» **Exercise**
Every entry, from first to last, must be written out exactly.

» **Records shown**

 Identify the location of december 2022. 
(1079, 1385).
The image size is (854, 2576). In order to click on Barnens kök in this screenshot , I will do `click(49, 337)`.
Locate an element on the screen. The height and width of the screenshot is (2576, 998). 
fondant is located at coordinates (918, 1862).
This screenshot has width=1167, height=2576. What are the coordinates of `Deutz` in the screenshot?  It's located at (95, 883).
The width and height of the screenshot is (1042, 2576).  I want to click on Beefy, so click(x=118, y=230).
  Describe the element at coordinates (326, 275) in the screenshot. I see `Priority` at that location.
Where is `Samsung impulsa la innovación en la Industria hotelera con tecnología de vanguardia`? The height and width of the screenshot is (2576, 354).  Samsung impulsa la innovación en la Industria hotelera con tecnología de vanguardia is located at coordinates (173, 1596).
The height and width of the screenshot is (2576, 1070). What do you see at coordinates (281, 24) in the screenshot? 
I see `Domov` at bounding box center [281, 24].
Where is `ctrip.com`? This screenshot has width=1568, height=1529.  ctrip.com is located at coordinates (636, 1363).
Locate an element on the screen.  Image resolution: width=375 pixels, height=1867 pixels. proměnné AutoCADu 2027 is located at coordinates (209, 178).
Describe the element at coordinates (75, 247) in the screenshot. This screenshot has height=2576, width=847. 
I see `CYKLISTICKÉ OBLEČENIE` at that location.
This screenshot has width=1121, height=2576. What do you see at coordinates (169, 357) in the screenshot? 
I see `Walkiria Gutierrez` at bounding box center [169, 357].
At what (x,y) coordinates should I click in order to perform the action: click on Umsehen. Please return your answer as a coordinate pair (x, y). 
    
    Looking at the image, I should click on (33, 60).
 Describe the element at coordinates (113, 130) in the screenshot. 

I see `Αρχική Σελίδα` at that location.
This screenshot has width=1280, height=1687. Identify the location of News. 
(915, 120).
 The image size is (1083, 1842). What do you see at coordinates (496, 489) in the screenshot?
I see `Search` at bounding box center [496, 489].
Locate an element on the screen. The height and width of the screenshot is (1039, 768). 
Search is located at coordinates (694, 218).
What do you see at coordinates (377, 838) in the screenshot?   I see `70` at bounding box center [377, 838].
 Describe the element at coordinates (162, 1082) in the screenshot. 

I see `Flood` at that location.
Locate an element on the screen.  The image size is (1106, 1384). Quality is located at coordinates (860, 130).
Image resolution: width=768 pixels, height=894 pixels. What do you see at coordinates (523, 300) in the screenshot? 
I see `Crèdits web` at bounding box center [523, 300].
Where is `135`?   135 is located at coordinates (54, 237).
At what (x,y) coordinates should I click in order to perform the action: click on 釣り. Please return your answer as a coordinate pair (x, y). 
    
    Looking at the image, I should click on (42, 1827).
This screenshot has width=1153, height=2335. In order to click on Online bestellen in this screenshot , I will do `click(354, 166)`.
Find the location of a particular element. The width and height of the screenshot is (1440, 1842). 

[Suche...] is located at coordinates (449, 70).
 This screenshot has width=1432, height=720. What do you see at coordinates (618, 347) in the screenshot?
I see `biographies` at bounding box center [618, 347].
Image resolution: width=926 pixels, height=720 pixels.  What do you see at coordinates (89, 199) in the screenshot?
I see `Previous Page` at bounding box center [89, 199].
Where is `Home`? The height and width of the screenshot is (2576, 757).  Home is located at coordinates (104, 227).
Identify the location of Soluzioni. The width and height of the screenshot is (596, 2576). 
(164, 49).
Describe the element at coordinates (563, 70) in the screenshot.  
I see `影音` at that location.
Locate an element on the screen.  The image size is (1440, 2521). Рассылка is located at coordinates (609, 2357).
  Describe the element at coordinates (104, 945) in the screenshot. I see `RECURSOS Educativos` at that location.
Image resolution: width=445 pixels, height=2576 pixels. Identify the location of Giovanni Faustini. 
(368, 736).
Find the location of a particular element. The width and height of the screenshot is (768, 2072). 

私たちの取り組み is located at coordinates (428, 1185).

» **Finished task**
 Identify the location of december 2022. 
(1079, 1385).
The image size is (854, 2576). In order to click on Barnens kök in this screenshot , I will do `click(49, 337)`.
Locate an element on the screen. The height and width of the screenshot is (2576, 998). 
fondant is located at coordinates (918, 1862).
This screenshot has width=1167, height=2576. What are the coordinates of `Deutz` in the screenshot?  It's located at (95, 883).
The width and height of the screenshot is (1042, 2576).  I want to click on Beefy, so click(x=118, y=230).
  Describe the element at coordinates (326, 275) in the screenshot. I see `Priority` at that location.
Where is `Samsung impulsa la innovación en la Industria hotelera con tecnología de vanguardia`? The height and width of the screenshot is (2576, 354).  Samsung impulsa la innovación en la Industria hotelera con tecnología de vanguardia is located at coordinates (173, 1596).
The height and width of the screenshot is (2576, 1070). What do you see at coordinates (281, 24) in the screenshot? 
I see `Domov` at bounding box center [281, 24].
Where is `ctrip.com`? This screenshot has width=1568, height=1529.  ctrip.com is located at coordinates (636, 1363).
Locate an element on the screen.  Image resolution: width=375 pixels, height=1867 pixels. proměnné AutoCADu 2027 is located at coordinates (209, 178).
Describe the element at coordinates (75, 247) in the screenshot. This screenshot has height=2576, width=847. 
I see `CYKLISTICKÉ OBLEČENIE` at that location.
This screenshot has width=1121, height=2576. What do you see at coordinates (169, 357) in the screenshot? 
I see `Walkiria Gutierrez` at bounding box center [169, 357].
At what (x,y) coordinates should I click in order to perform the action: click on Umsehen. Please return your answer as a coordinate pair (x, y). 
    
    Looking at the image, I should click on (33, 60).
 Describe the element at coordinates (113, 130) in the screenshot. 

I see `Αρχική Σελίδα` at that location.
This screenshot has width=1280, height=1687. Identify the location of News. 
(915, 120).
 The image size is (1083, 1842). What do you see at coordinates (496, 489) in the screenshot?
I see `Search` at bounding box center [496, 489].
Locate an element on the screen. The height and width of the screenshot is (1039, 768). 
Search is located at coordinates (694, 218).
What do you see at coordinates (377, 838) in the screenshot?   I see `70` at bounding box center [377, 838].
 Describe the element at coordinates (162, 1082) in the screenshot. 

I see `Flood` at that location.
Locate an element on the screen.  The image size is (1106, 1384). Quality is located at coordinates (860, 130).
Image resolution: width=768 pixels, height=894 pixels. What do you see at coordinates (523, 300) in the screenshot? 
I see `Crèdits web` at bounding box center [523, 300].
Where is `135`?   135 is located at coordinates (54, 237).
At what (x,y) coordinates should I click in order to perform the action: click on 釣り. Please return your answer as a coordinate pair (x, y). 
    
    Looking at the image, I should click on (42, 1827).
This screenshot has width=1153, height=2335. In order to click on Online bestellen in this screenshot , I will do `click(354, 166)`.
Find the location of a particular element. The width and height of the screenshot is (1440, 1842). 

[Suche...] is located at coordinates (449, 70).
 This screenshot has width=1432, height=720. What do you see at coordinates (618, 347) in the screenshot?
I see `biographies` at bounding box center [618, 347].
Image resolution: width=926 pixels, height=720 pixels.  What do you see at coordinates (89, 199) in the screenshot?
I see `Previous Page` at bounding box center [89, 199].
Where is `Home`? The height and width of the screenshot is (2576, 757).  Home is located at coordinates (104, 227).
Identify the location of Soluzioni. The width and height of the screenshot is (596, 2576). 
(164, 49).
Describe the element at coordinates (563, 70) in the screenshot.  
I see `影音` at that location.
Locate an element on the screen.  The image size is (1440, 2521). Рассылка is located at coordinates (609, 2357).
  Describe the element at coordinates (104, 945) in the screenshot. I see `RECURSOS Educativos` at that location.
Image resolution: width=445 pixels, height=2576 pixels. Identify the location of Giovanni Faustini. 
(368, 736).
Find the location of a particular element. The width and height of the screenshot is (768, 2072). 

私たちの取り組み is located at coordinates (428, 1185).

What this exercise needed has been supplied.